26.08.2009 · Seit fast fünf Jahrzehnten versuchen Forscher, kosmische „Erschütterungen“ direkt nachzuweisen, doch blieben alle Bemühungen bisher erfolglos. Auch jüngste Messungen konnten keine Gravatiationswellen registrieren. Doch das ist für die Wissenschaftler keine Enttäuschung.
Von Manfred LindingerIn der Nähe der amerikanischen Stadt Hanford im Bundesstaat Washington wandeln Astronomen auf den Spuren von Albert Einstein. Mit zwei riesigen Laser-Interferometern mit Armlängen von zwei beziehungsweise vier Kilometern wollen sie die Gravitationswellen aufspüren, deren Existenz der Vater der Relativitätstheorie 1916 vorausgesagt hat. Die Wellen, die etwa bei Supernovae-Explosionen sowie bei den Kollisionen von Neutronensternen oder Schwarzen Löchern entstehen sollten, würden den Raum und die Zeit gewissermaßen zum Beben bringen.

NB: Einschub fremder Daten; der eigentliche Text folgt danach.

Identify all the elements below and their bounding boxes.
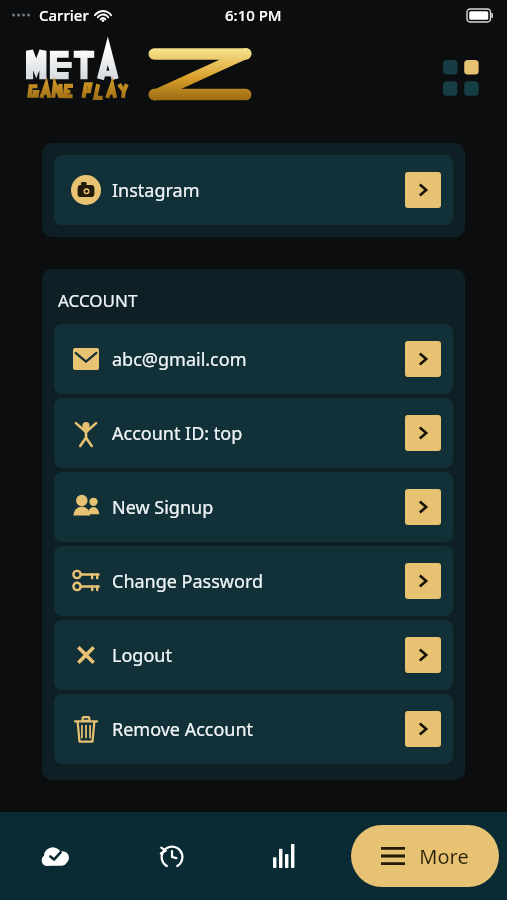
staticText: Remove Account	[112, 717, 405, 742]
staticText: abc@gmail.com	[112, 347, 405, 372]
button[interactable]: Change Password	[54, 546, 453, 616]
button[interactable]: History	[114, 812, 228, 900]
staticText: Logout	[112, 643, 405, 668]
button[interactable]: More	[351, 825, 499, 887]
button[interactable]: Saved	[0, 812, 114, 900]
button[interactable]: Remove Account	[54, 694, 453, 764]
button[interactable]: Instagram	[54, 155, 453, 225]
staticText: New Signup	[112, 495, 405, 520]
button[interactable]: New Signup	[54, 472, 453, 542]
staticText: Account ID: top	[112, 421, 405, 446]
staticText: ACCOUNT	[58, 289, 138, 312]
button[interactable]: Stats	[228, 812, 342, 900]
staticText: 6:10 PM	[225, 5, 282, 25]
button[interactable]: Account ID: top	[54, 398, 453, 468]
staticText: More	[419, 843, 469, 870]
staticText: Carrier	[39, 5, 89, 25]
button[interactable]: abc@gmail.com	[54, 324, 453, 394]
staticText: Change Password	[112, 569, 405, 594]
staticText: Instagram	[112, 178, 405, 203]
button[interactable]: Logout	[54, 620, 453, 690]
button[interactable]: Menu grid	[439, 56, 483, 100]
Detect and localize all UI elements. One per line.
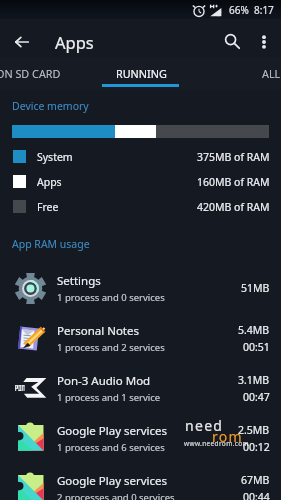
button[interactable]: Pon-3 Audio Mod [0, 363, 281, 413]
staticText: 8:17 [254, 3, 274, 17]
staticText: 67MB [241, 473, 270, 487]
staticText: rom [212, 427, 243, 446]
staticText: 66% [229, 3, 249, 17]
staticText: Settings [57, 273, 101, 289]
staticText: 00:47 [243, 390, 270, 404]
button[interactable]: RUNNING [102, 58, 180, 89]
staticText: Device memory [12, 99, 89, 113]
staticText: 1 process and 1 service [57, 391, 161, 404]
staticText: 51MB [241, 281, 270, 295]
button[interactable]: Personal Notes [0, 313, 281, 363]
button[interactable]: Apps [0, 169, 281, 194]
staticText: Free [37, 200, 59, 214]
button[interactable]: Google Play services [0, 413, 281, 463]
staticText: 160MB of RAM [197, 175, 270, 189]
staticText: 00:12 [243, 440, 270, 454]
staticText: 375MB of RAM [197, 150, 270, 164]
staticText: ON SD CARD [0, 66, 61, 81]
staticText: Google Play services [57, 473, 168, 489]
staticText: www.needrom.com [184, 439, 249, 448]
staticText: ALL [262, 66, 281, 81]
staticText: 5.4MB [238, 323, 270, 337]
staticText: RUNNING [116, 66, 167, 81]
button[interactable]: ALL [221, 58, 281, 89]
staticText: 420MB of RAM [197, 200, 270, 214]
staticText: App RAM usage [12, 237, 90, 251]
staticText: 1 process and 2 services [57, 341, 165, 354]
staticText: 3.1MB [238, 373, 270, 387]
button[interactable]: More options [251, 29, 277, 55]
button[interactable]: Settings [0, 263, 281, 313]
button[interactable]: Back [9, 29, 35, 55]
staticText: 00:51 [243, 340, 270, 354]
staticText: Google Play services [57, 423, 168, 439]
staticText: System [37, 150, 73, 164]
staticText: 2.5MB [238, 423, 270, 437]
staticText: 00:44 [243, 490, 270, 500]
staticText: Personal Notes [57, 323, 140, 339]
button[interactable]: Google Play services [0, 463, 281, 500]
button[interactable]: Search [217, 26, 247, 56]
staticText: Apps [37, 175, 62, 189]
staticText: need [185, 416, 224, 435]
staticText: 1 process and 6 services [57, 441, 165, 454]
staticText: 1 process and 0 services [57, 291, 165, 304]
staticText: 2 processes and 0 services [57, 491, 175, 500]
button[interactable]: Free [0, 194, 281, 219]
button[interactable]: System [0, 144, 281, 169]
button[interactable]: ON SD CARD [0, 58, 78, 89]
staticText: Pon-3 Audio Mod [57, 373, 151, 389]
staticText: Apps [55, 31, 94, 53]
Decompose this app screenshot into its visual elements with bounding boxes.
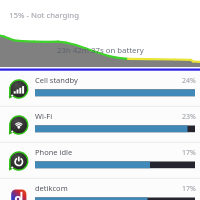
staticText: 24% [182,76,196,86]
button[interactable]: Wi-Fi [0,107,200,143]
staticText: 15% - Not charging [9,10,79,21]
staticText: Phone idle [35,147,73,157]
button[interactable]: Cell standby [0,71,200,107]
staticText: 17% [182,148,196,158]
staticText: 17% [182,184,196,194]
staticText: Cell standby [35,75,78,85]
button[interactable]: detikcom [0,179,200,200]
staticText: detikcom [35,183,68,193]
staticText: 23h 42m 37s on battery [57,45,144,56]
button[interactable]: Phone idle [0,143,200,179]
staticText: Wi-Fi [35,111,53,121]
staticText: 23% [182,112,196,122]
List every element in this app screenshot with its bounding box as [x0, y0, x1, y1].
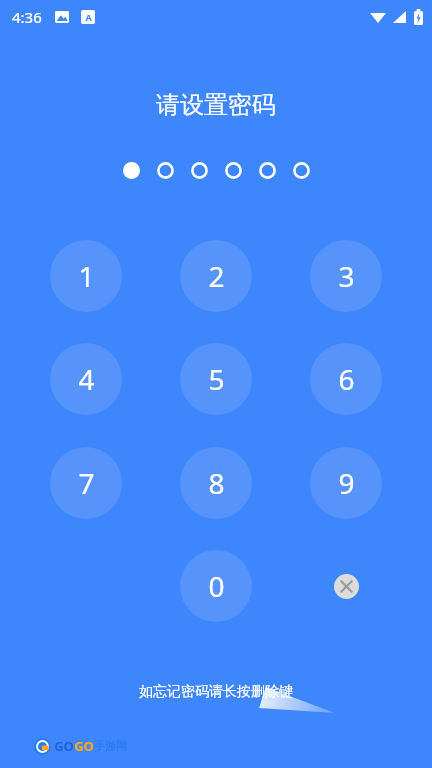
- button[interactable]: 5: [180, 343, 252, 415]
- staticText: 1: [78, 257, 95, 295]
- button[interactable]: 8: [180, 447, 252, 519]
- staticText: 4: [78, 360, 95, 398]
- button[interactable]: 2: [180, 240, 252, 312]
- button[interactable]: 9: [310, 447, 382, 519]
- staticText: 9: [338, 464, 355, 502]
- staticText: 0: [208, 567, 225, 605]
- button[interactable]: 7: [50, 447, 122, 519]
- staticText: 4:36: [12, 7, 42, 27]
- staticText: A: [85, 11, 92, 23]
- staticText: GO: [74, 737, 94, 755]
- staticText: 手游网: [94, 739, 127, 753]
- button[interactable]: Delete: [310, 550, 382, 622]
- staticText: GO: [54, 737, 74, 755]
- staticText: 3: [338, 257, 355, 295]
- button[interactable]: 6: [310, 343, 382, 415]
- staticText: 8: [208, 464, 225, 502]
- button[interactable]: 1: [50, 240, 122, 312]
- button[interactable]: 3: [310, 240, 382, 312]
- staticText: 6: [338, 360, 355, 398]
- staticText: 请设置密码: [0, 90, 432, 120]
- staticText: 2: [208, 257, 225, 295]
- button[interactable]: 4: [50, 343, 122, 415]
- staticText: 如忘记密码请长按删除键: [0, 683, 432, 701]
- button[interactable]: 0: [180, 550, 252, 622]
- staticText: 7: [78, 464, 95, 502]
- staticText: 5: [208, 360, 225, 398]
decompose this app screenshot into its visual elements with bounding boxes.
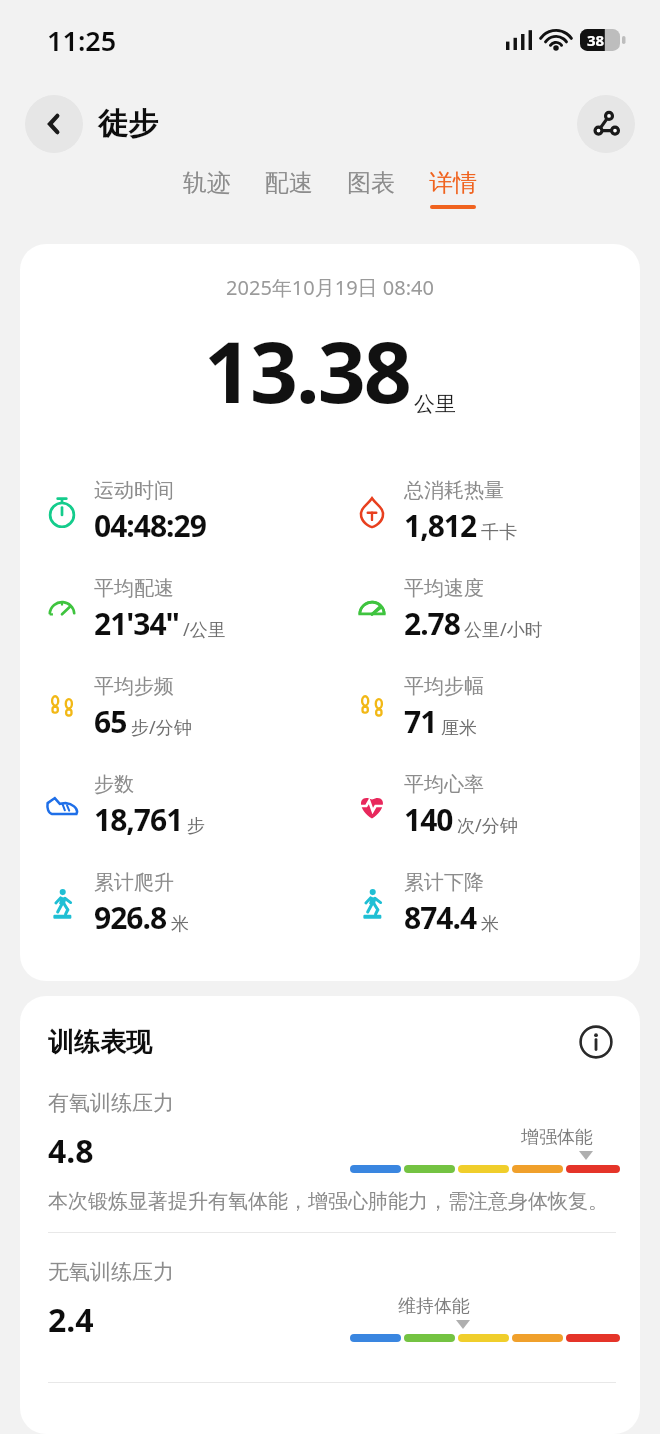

Seit fast fünf Jahrzehnten versuchen die Forscher, die kosmischen „Erschütterungen“ direkt nachzuweisen, doch blieben alle Bemühungen bisher erfolglos. Auch während der Messphase von 2005 bis 2007 haben die Astronomen der Ligo-Kollaboration, die neben den beiden Instrumenten in Hanford noch ein Interferometer in Livingston (Louisiana) betreibt, noch immer keine Gravitationswellen registriert, wie die Auswertung der Daten jetzt gezeigt hat.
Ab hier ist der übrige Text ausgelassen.